The next day, Saxon presented to the Northern Sydney Sexual Assault Service, where the examining doctor discovered a number of ‘painful grazes’ around the entrance to her anus.
Across town, Lazarus was texting a friend. ‘I honestly have zero recollection of calling you, was a sick night,’ he said. ‘Took a chick’s virginity, lol.’
‘Bahahaha. Nice popping [those] cherries. Tight?’ his friend replied.
‘So tight,’ said Lazarus. ‘It’s a pretty gross story. Tell ya later.’
Two years later, Lazarus was convicte
d of having sexual intercourse with Saxon Mullins without her consent. He served eleven months of a three-year prison sentence before successfully appealing his conviction. The judge in his appeal accepted that Saxon hadn’t consented, but didn’t agree it was clear that Lazarus had known this. During both trials, Lazarus was given glowing character references by numerous prominent members of his community, including the mayor for Waverley. He was described as ‘a nice guy’ who respected women and had ‘lots of female friends’.
This question of consent continues to stump both those inside the legal system and those commentating from the sidelines. Consent is a language that has many thousand more words than just ‘yes’ and ‘no’, but it’s these two that everyone fixates on when determining the strength of a rape complaint. Perhaps she didn’t say yes—but she didn’t say no, either.
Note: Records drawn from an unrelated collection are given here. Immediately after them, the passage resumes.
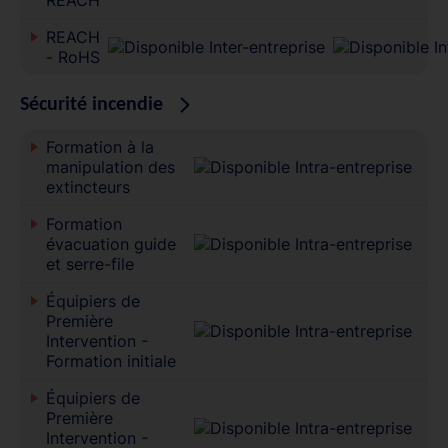
REACH
- RoHS
Sécurité incendie
Formation à la
manipulation des
extincteurs
Formation
évacuation guide
et serre-file
Équipiers de
Première
Intervention -
Formation initiale
Équipiers de
Première
Intervention -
It’s a thought process that overwhelmingly favours the men most likely to be accused of rape, and the degree to which it will be used to protect them varies according to how much prestige and status their privilege affords them.
In 2014, the journalist Anna Krien published a blistering exploration of the off-field antics of Australia’s football codes. Night Games took an uncompromising look at the toxic masculinity that permeates a world in which players are considered both gladiators and kings. Marching to war on the battlefields of football stadiums and cheered on by crowds thirsty for blood, these ‘heroes’ duke it out for the pleasure of an audience of thousands. Their commitment and sacrifice at the altar of Football is treated with reverence, and because of this they’re given leave to indulge in the spoils of war once the final whistle sounds.
And what are the spoils?
Footy sluts. Star fuckers. Strays. Lying skanks.
These are the terms that have been used to describe women who’ve made allegations of sexual assault against AFL players over the years, dozens and dozens of whom have been accused and yet only one of whom has ever been convicted. In almost every case, public opinion has been overwhelmingly on the side of the players. Because boys will be boys, right? She was asking for it, she kissed him, she invited him in, she sat on his couch, she lay on his bed, she’d had sex with his friend, she was there, she was there, she was there.